OK. I have to confess I'm not great on spacetime diagrams as I don't have a very graphical mind. I prefer to use equations.
 
psa
I'm fine with working thru it with equations, I'm just also curious how the diagram would be useful in Q's like this.
I'll give you their solutions
 
6:56 AM
OK ...
 
psa
notice that they use inverse LT's. I've been trying to do it without them but I don't understand how.
 
If the LT is the transformation from the Earth frame to the ship frame the inverse LT is just the transformation in the other direction.
 
psa
that's the associated ST diagram, again, I dunno how it would be useful. Is there an obvious way you could read off "distance from ship to Earth in primed frame at time of flare" from that diagram?
yeah
no for sure, I just prefer to work with one set of eq's rather than dealing with inverse as well
it's worked for every other q it's just this one confuses me a lot
I also think their x' axis might be incorrect. I think the slope for x' is just v/c, I'm not sure why it says $\frac{3\sqrt{3}}{2}$
 
As I said, I'm not that good with the diagrams, but I think I see what they are doing.
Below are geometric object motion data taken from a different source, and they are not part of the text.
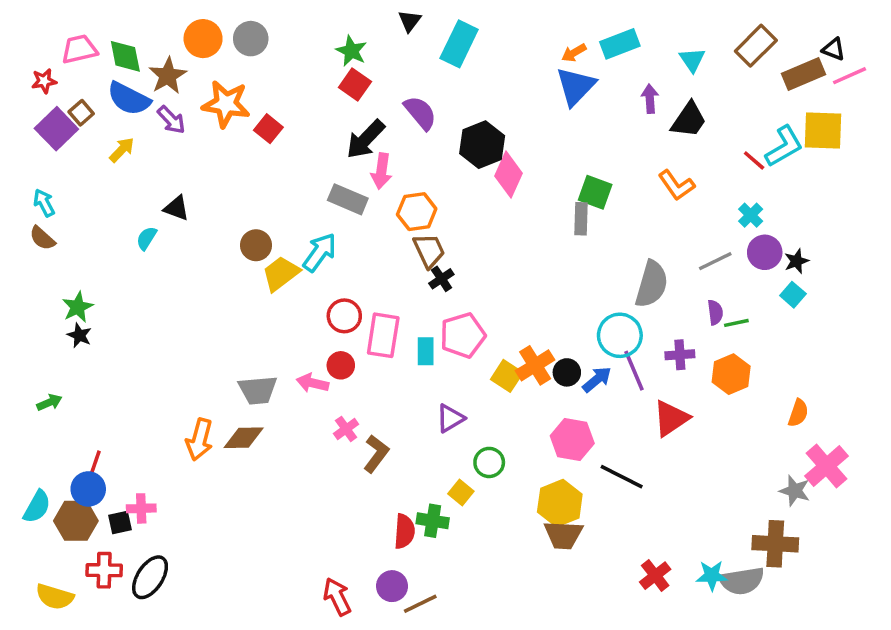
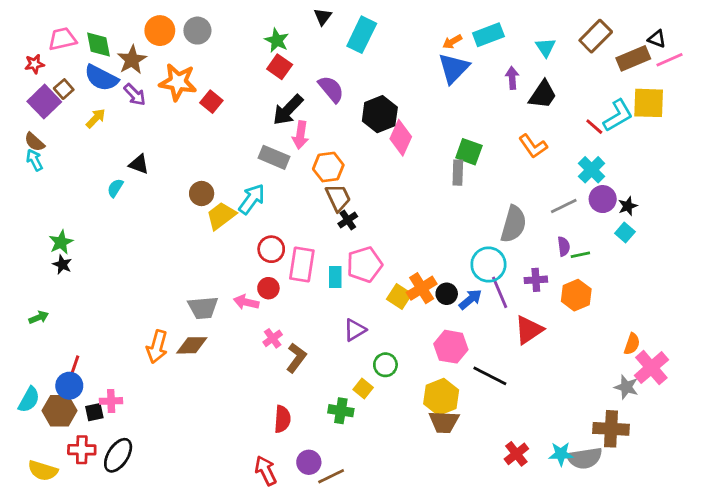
cyan cross: (751, 215) -> (592, 170), size x1.4
brown semicircle: (42, 238) -> (34, 142), moved
orange semicircle: (798, 413) -> (632, 344), moved
red semicircle: (404, 531) -> (282, 419), moved

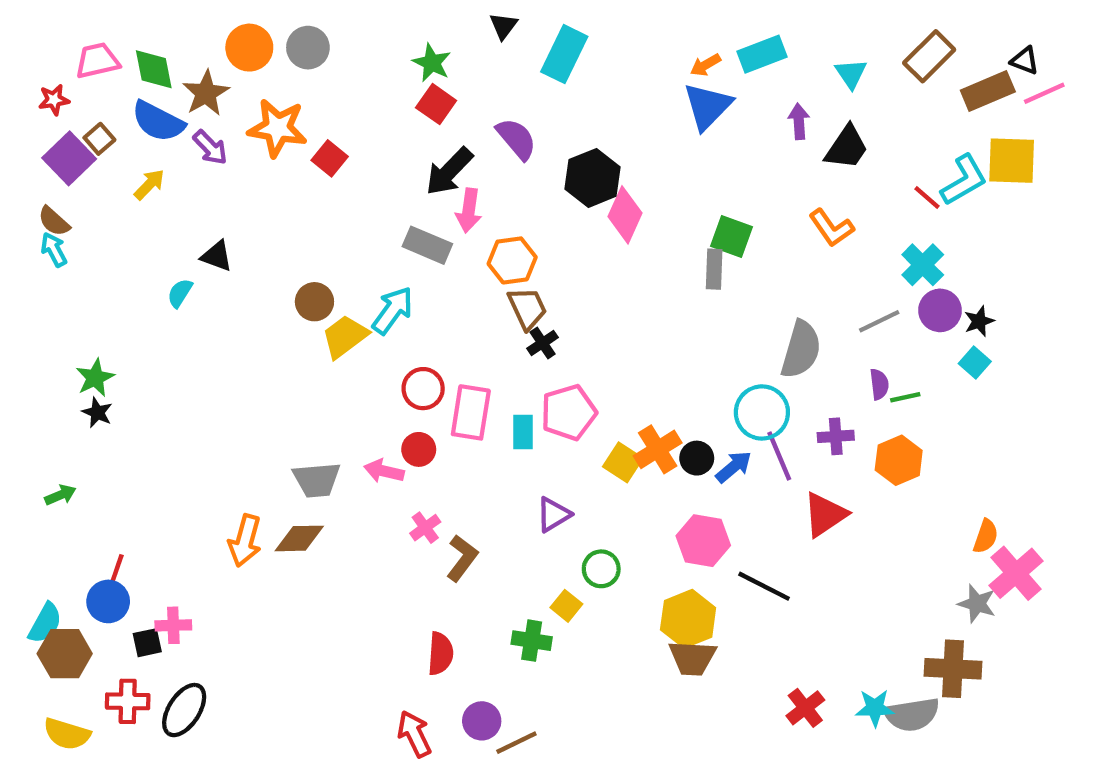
brown hexagon: (60, 411) -> (65, 654), moved

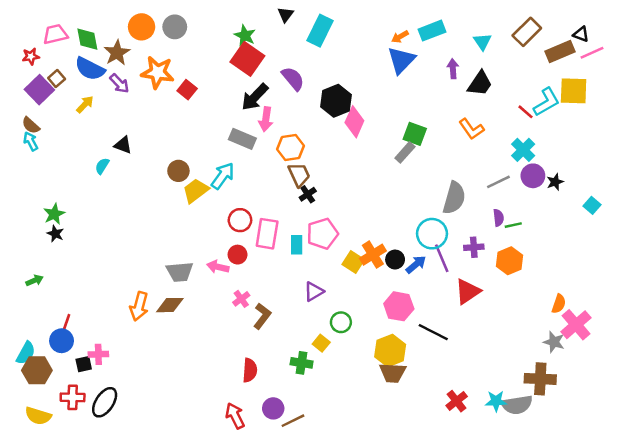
red square: (436, 104) -> (247, 59), size x1.5
gray rectangle: (714, 269) -> (405, 152), turned 40
cyan square: (975, 363) -> (592, 205), moved

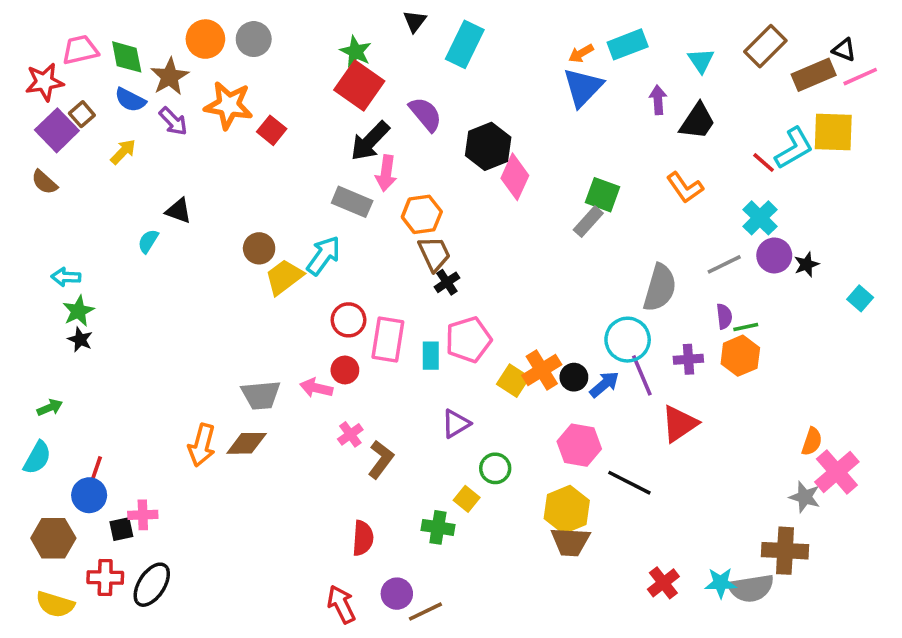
red star: (31, 56) -> (44, 82), size x1.5
blue semicircle: (90, 69) -> (130, 100), size x0.7
cyan arrow: (31, 141) -> (66, 277), moved, turned -60
orange hexagon: (510, 261) -> (740, 356), moved
cyan semicircle: (26, 353) -> (37, 458), moved

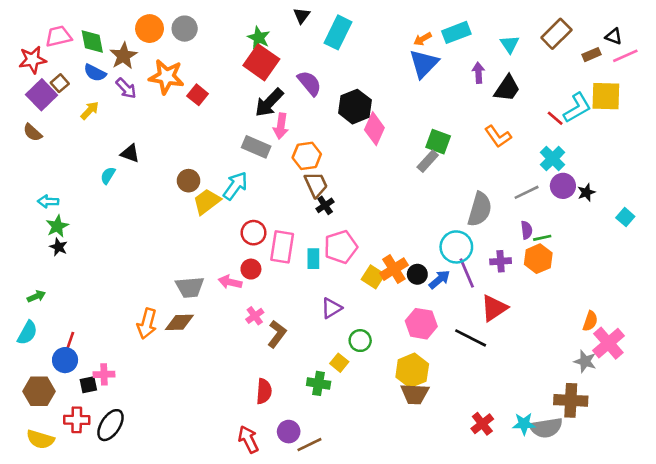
brown rectangle: (814, 75) -> (592, 55), size x0.6
black line: (629, 483) -> (471, 338), moved

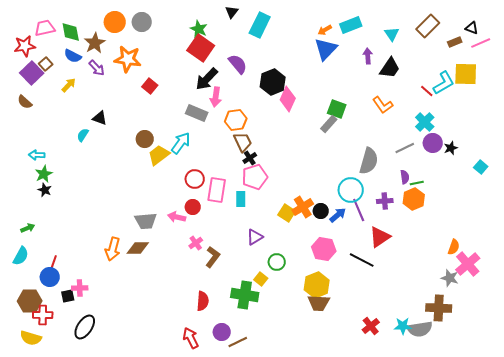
red square: (198, 95) -> (150, 86), moved
pink pentagon: (341, 247) -> (255, 177), moved
green cross: (319, 383) -> (245, 295), size x1.5
red cross: (77, 420) -> (43, 315), moved

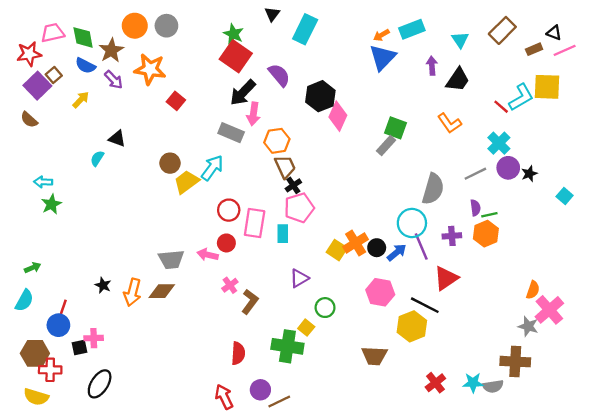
black star: (45, 190) -> (103, 285), moved
yellow hexagon: (317, 285) -> (412, 326), moved
gray semicircle: (420, 329) -> (493, 386), size x0.7

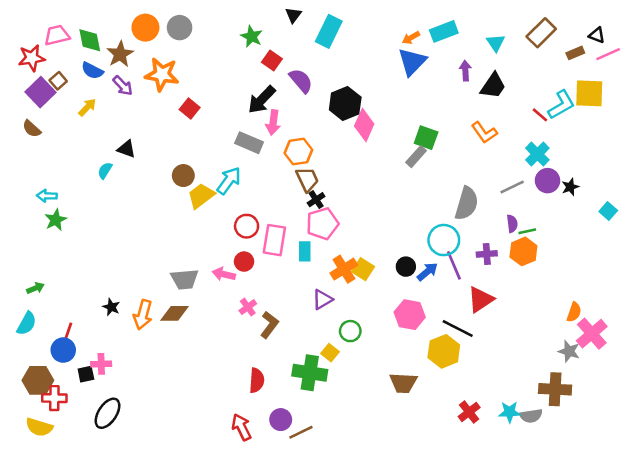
red square: (236, 56) -> (272, 60), moved, size x0.6
orange cross: (356, 243) -> (344, 269), moved

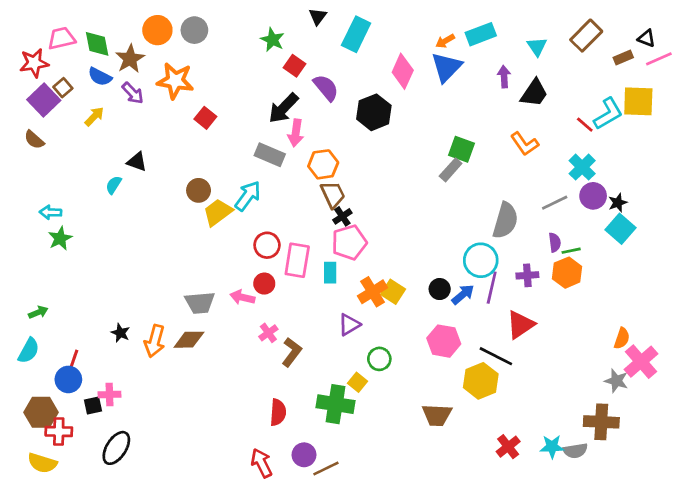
pink diamond: (364, 125) -> (403, 71), moved
cyan square: (608, 211) -> (620, 229), moved, size x1.5
purple line: (454, 265) -> (492, 288), turned 36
@psa The line with slope $c/v$ is the trajectory of the ship in the Earth's frame. It is not the $x'$ axis.
 
psa
no not that one, the one they labeled x' axis
 
7:05 AM
Ah sorry yes, the angle of the $x'$ axis to the $x$ axis is given by $\tan\theta = v/c$
So in this case the slope is $\sqrt{3}/2$
 
psa
if I recall correctly, when you transform frames (i.e. t' = 0 is the x' axis) you get an x' axis with slope v/c, and similarly the ct' axis has slope c/v
right
 
And lines parallel to the $x'$ axis are the lines of equal $t'$ i.e. the lines of simulaneity in the ship frame.
 
psa
right yeah
 
So if you mark the point of the flare then draw a line through that point with gradient $\sqrt3/2$ you get the points in the ship frame at the time the flare happened.
 
psa
ah ah okay yes
I see how they get $3\sqrt{3}/2$ because we just moved 3 units to the right to get to Right (where the flare occurred)
 
7:09 AM
Now draw the trajectory of the ship on your diagram, and where the lines intersect is where the ship was in its frame when the flare happened.
 
psa
OK
or wait
the earth is just vertical*
sorry
hmm
 
Spacetime diagrams can make things like this very simple, but I find it's easy to make mistakes with them unless you're really experienced with using them.
 
psa
isn't the x' axis just the ship's trajectory?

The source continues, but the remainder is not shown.